After the specific application is selected, all abnormal application instances that are called by the application are removed. Call requests from the application on which the created policy takes effect are not sent to the removed instances.
- In the Configure policies step of the Create Outlier Instance Removal Policy wizard, configure the parameters and click Next step.
The following table describes the parameters in the Configure policies step.

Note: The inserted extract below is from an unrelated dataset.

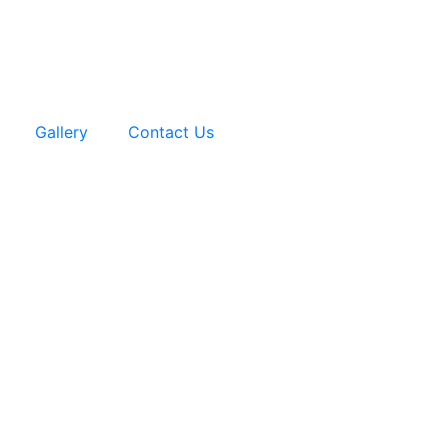
Gallery
Contact Us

Parameter Description Exception type Default value: 5xx Error. You cannot change the value of this parameter. Proportion of Largest Instances Enter the upper limit for the proportion of abnormal instances that can be removed. If the limit is reached, no more abnormal instances are removed. For example, if an application has 6 instances and you set this parameter to 60%, the number of instances that can be removed is 3.6. This number is rounded down to the nearest integer, which is 3. The number is calculated by using the following formula: 6 × 60%. If the calculation result is less than 1, instances are not removed. Recovery detection unit time Specify a unit interval to detect whether abnormal instances are recovered, in milliseconds. After abnormal instances are removed, EDAS linearly increases the detection interval by the specified unit interval. Default value: 30000 ms, which is equal to 0.5 minute. Number of Consecutive Errors Specify the threshold of the number of consecutive errors during requests. If the threshold is reached, the instance is removed. Maximum Connections Specify the maximum number of connections are supported by a service. Default value: 1024. Maximum Pending Requests Specify the maximum number of pending requests that are supported by a service. Default value: 1024. Maximum Requests for a Single Connection The maximum number of requests that are supported by a service. Default value: 1024.
- In the Create Confirm step of the Create Outlier Instance Removal Policy wizard, check the settings and click Create.
Verify the result
After you configure and submit an outlier instance removal policy, the outlier instance removal feature is enabled. After you configure an outlier instance removal policy for an application, you can go to the details page of the application to view the monitoring information. You can view the monitoring information in topology to check whether all requests are still forwarded to abnormal instances. You can also check whether Error Rate per Minute of the application is higher than the configured Lower Error Rate. Based on the information, you can determine whether the outlier instance removal policy takes effect.
What to do next
On the Outlier Instance Removal page, you can click Edit or Delete in the Operation column to manage the policies.